Overly Enthusiastic Diners

From Derpedia, the free encyclopedia
Trait Description
Common Name The Gustatory Gushers, Palate Pounders, Chew-Cheerers
Scientific Name Homo Sapiens Exsultans Edendi (Incorrect Latin, primarily for comedic effect)
Average Decibel 90-120 dB (especially during bread service, or when encountering particularly vibrant Garnish Techniques)
Diet Omnivorous, but particularly fond of anything presented with flair or in generous portions. Will also express joy for air if served attractively.
Habitat All-You-Can-Eat Sushi establishments, Buffets, any restaurant with a particularly shiny dessert cart. Also observed in home kitchens during meal prep and occasionally, the supermarket aisle.
Not To Be Confused With People Who Are Just Hungry, Food Critics With Too Much Caffeine, That One Aunt Who Always Claps For The Salad (though there can be overlap)

Summary

Overly Enthusiastic Diners (OEDs) are a fascinating and often bewildering subset of humanity known for their dramatic, almost theatrical appreciation of food. Unlike the merely "hungry" or "satisfied," OEDs (as they are known in academic circles, primarily circles drawn on napkins) exhibit an unbridled, sometimes aggressive, joy for the culinary experience from the moment they spot the menu. Their rituals can include spontaneous applause for cutlery, tearful declarations of love for a side salad, and highly detailed, often unsolicited, verbal analyses of their mastication process. Researchers are still debating whether this phenomenon is a genetic predisposition, a highly contagious social meme, or simply a byproduct of too much enthusiasm for Tablecloth Folding Techniques.
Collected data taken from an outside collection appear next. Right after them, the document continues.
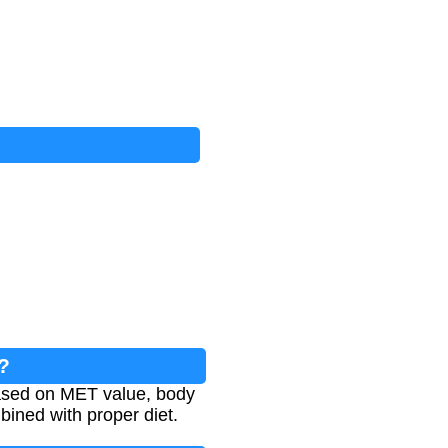
?
based on MET value, body
bined with proper diet.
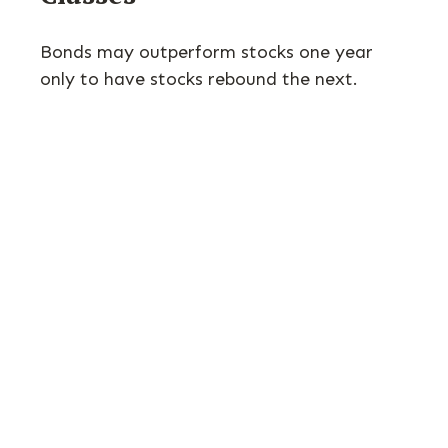
Bonds may outperform stocks one year
only to have stocks rebound the next.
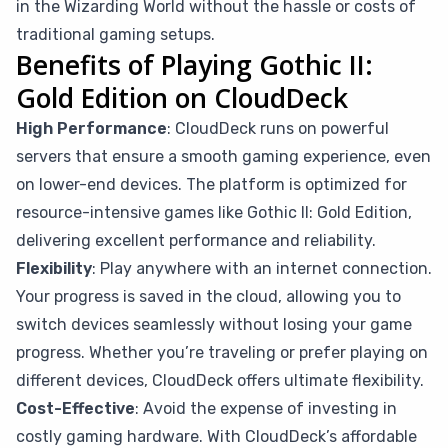
in the Wizarding World without the hassle or costs of
traditional gaming setups.
Benefits of Playing Gothic II:
Gold Edition on CloudDeck
High Performance
: CloudDeck runs on powerful
servers that ensure a smooth gaming experience, even
on lower-end devices. The platform is optimized for
resource-intensive games like Gothic II: Gold Edition,
delivering excellent performance and reliability.
Flexibility
: Play anywhere with an internet connection.
Your progress is saved in the cloud, allowing you to
switch devices seamlessly without losing your game
progress. Whether you’re traveling or prefer playing on
different devices, CloudDeck offers ultimate flexibility.
Cost-Effective
: Avoid the expense of investing in
costly gaming hardware. With CloudDeck’s affordable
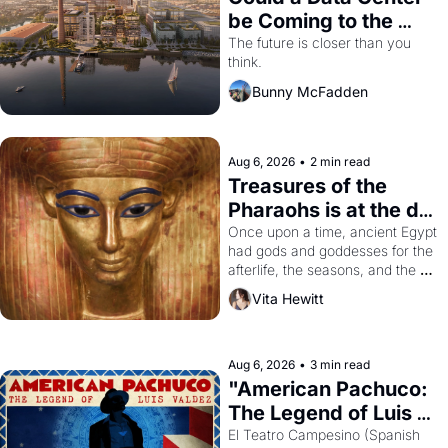
be Coming to the 
Dogpatch?
The future is closer than you 
think.
Bunny McFadden
Aug 6, 2026
•
2 min read
Treasures of the 
Pharaohs is at the de 
Young
Once upon a time, ancient Egypt 
had gods and goddesses for the 
afterlife, the seasons, and the 
harvest. What then must it have 
Vita Hewitt
looked like when the Egyptian 
ruler Akhenaten attempted to 
reform religion by declaring the 
solar god Aten to be the principal 
Aug 6, 2026
•
3 min read
god of Egypt? 
"American Pachuco: 
The Legend of Luis 
Valdez."
El Teatro Campesino (Spanish 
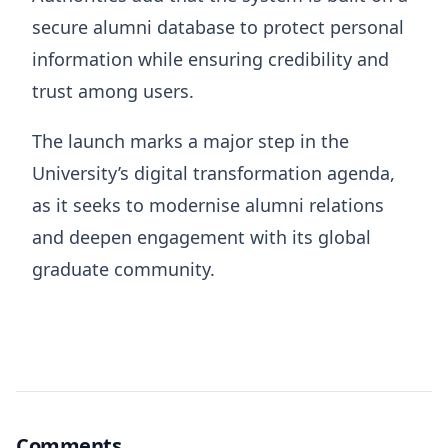
secure alumni database to protect personal
information while ensuring credibility and
trust among users.
The launch marks a major step in the
University’s digital transformation agenda,
as it seeks to modernise alumni relations
and deepen engagement with its global
graduate community.
Comments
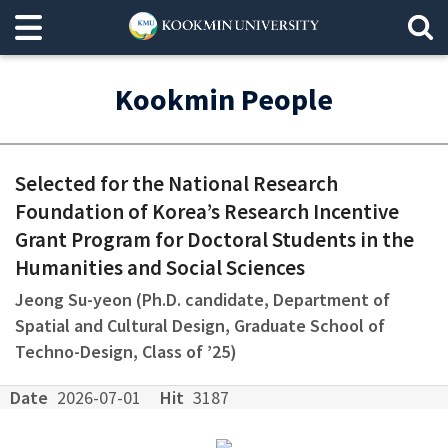
Kookmin People
Selected for the National Research
Foundation of Korea’s Research Incentive
Grant Program for Doctoral Students in the
Humanities and Social Sciences
Jeong Su-yeon (Ph.D. candidate, Department of
Spatial and Cultural Design, Graduate School of
Techno-Design, Class of ’25)
Date
2026-07-01
Hit
3187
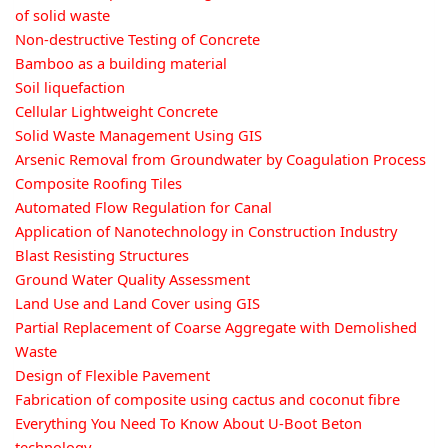
of solid waste
Non-destructive Testing of Concrete
Bamboo as a building material
Soil liquefaction
Cellular Lightweight Concrete
Solid Waste Management Using GIS
Arsenic Removal from Groundwater by Coagulation Process
Composite Roofing Tiles
Automated Flow Regulation for Canal
Application of Nanotechnology in Construction Industry
Blast Resisting Structures
Ground Water Quality Assessment
Land Use and Land Cover using GIS
Partial Replacement of Coarse Aggregate with Demolished
Waste
Design of Flexible Pavement
Fabrication of composite using cactus and coconut fibre
Everything You Need To Know About U-Boot Beton
technology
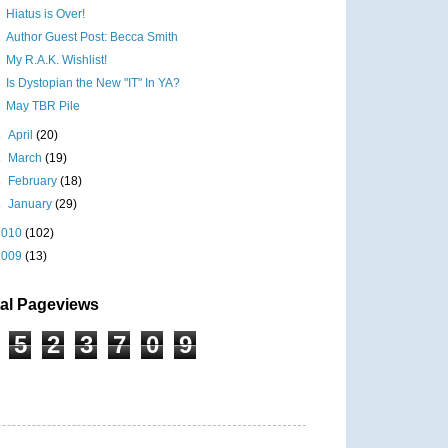
Hiatus is Over!
Author Guest Post: Becca Smith
My R.A.K. Wishlist!
Is Dystopian the New "IT" In YA?
May TBR Pile
►
April
(20)
►
March
(19)
►
February
(18)
►
January
(29)
2010
(102)
2009
(13)
tal Pageviews
5
2
3
7
0
9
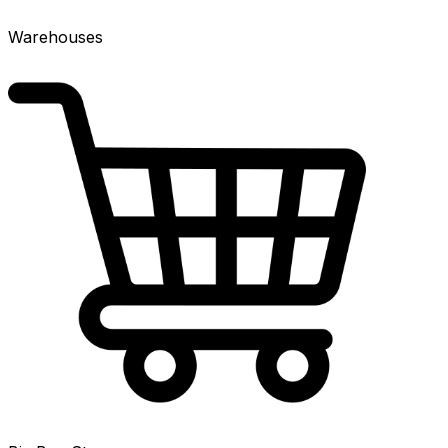
Warehouses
Some speculate they possess a hyper-sensitive set of taste buds, capable of detecting the emotional state of the chef.

Origin/History

The first recorded instance of an Overly Enthusiastic Diner dates back to 1473, when a Flemish cheese merchant named Dirk van der Gouda reportedly wept openly into a bowl of broth, declaring it "a liquid journey to the soul of a cow!" before spontaneously attempting to hug the serving wench (who, historians agree, was less than enthusiastic about the encounter). For centuries, these individuals were dismissed as "eccentrics," "bores," or "people who probably needed more fiber." However, a groundbreaking (and highly controversial) 1987 paper by Dr. Piffle Twaddle suggested that OEDs are, in fact, an evolved response to the perceived existential threat of not having enough delicious things. Twaddle theorized that their extreme joy is a biological defense mechanism designed to ward off bad moods and, potentially, Underseasoned Pot Roast. Early OED communities thrived in ancient Rome, where their boisterousness was simply considered "normal Tuesday," and later saw a resurgence during the Golden Age of Soup Ladle Inventions.

Controversy

Overly Enthusiastic Diners are not without their detractors. Many find their effusive displays disruptive, particularly in establishments where quiet contemplation of Artisanal Ketchup is expected. The most significant controversy revolves around "The Great Gravy Incident of '98," where an OED, overwhelmed by the richness of a certain sauce, involuntarily performed a full interpretive dance routine atop a table, resulting in a fractured chandelier and a lifelong ban from the local Denny's. Furthermore, a vocal minority of skeptics argues that OEDs are merely performance artists seeking attention, using "food enthusiasm" as a cover for their elaborate charades. This claim is vehemently denied by the Association for Genuine Culinary Jubilation (AGCJ), who state that "our joy is as real as a perfectly crisp potato skin, and twice as loud!" The ongoing debate continues to simmer, much like a perfectly stewed oxtail, between those who embrace their joyous outbursts and those who prefer to eat their Mystery Meat in peace.